Artikel
1 Kommentar

Wahre Worte (III) – Der Ausverkauf des Journalismus

Die Debatte über den Niedergang des Journalismus geht weiter:

Als wolle er Wolf Reiser (siehe letzte Wahre Worte) implizit Recht geben, äußerte sich Richard Edelman, der Chef der PR-Agentur Edelman, in einem Interview mit meedia.de über das »gesunkenen Vertrauen der Menschen in die Medien und den massiven Sparprogrammen, die viele Verlage fahren«.
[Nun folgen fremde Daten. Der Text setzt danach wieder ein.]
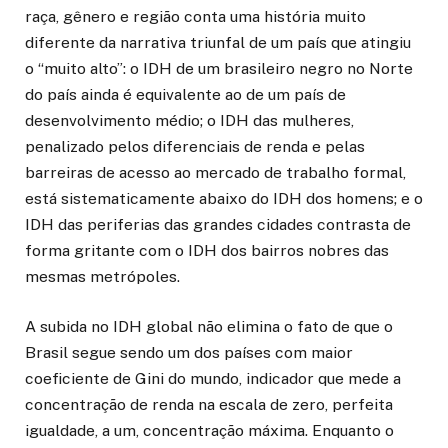
raça, gênero e região conta uma história muito
diferente da narrativa triunfal de um país que atingiu
o “muito alto”: o IDH de um brasileiro negro no Norte
do país ainda é equivalente ao de um país de
desenvolvimento médio; o IDH das mulheres,
penalizado pelos diferenciais de renda e pelas
barreiras de acesso ao mercado de trabalho formal,
está sistematicamente abaixo do IDH dos homens; e o
IDH das periferias das grandes cidades contrasta de
forma gritante com o IDH dos bairros nobres das
mesmas metrópoles.
A subida no IDH global não elimina o fato de que o
Brasil segue sendo um dos países com maior
coeficiente de Gini do mundo, indicador que mede a
concentração de renda na escala de zero, perfeita
igualdade, a um, concentração máxima. Enquanto o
»Heute hat keiner mehr Zeit, eine Story richtig zu recherchieren. Der Druck – auch der zeitliche – ist so groß, dass alles sofort veröffentlicht werden muss.«

Das sieht ja nun auch der PR-Verächter Wolf Rieser so, nur hat Richard Edelman eine verblüffende Antwort auf dieses komplexe Problem. Auf die Frage ob klassische Medien wieder mehr Qualität liefern müssten, antwortet er konsiz:

»Ja und schauen, dass sie wieder Anschluss an Facebook, Buzzfeed und Co. finden. Gute Geschichten lassen sich auch kurz und emotional erzählen.«

Oh no, he didn’t? Die Menschen, so Edelman weiter, hätten nämlich das Vertrauen in die mediale Berichterstattung verloren.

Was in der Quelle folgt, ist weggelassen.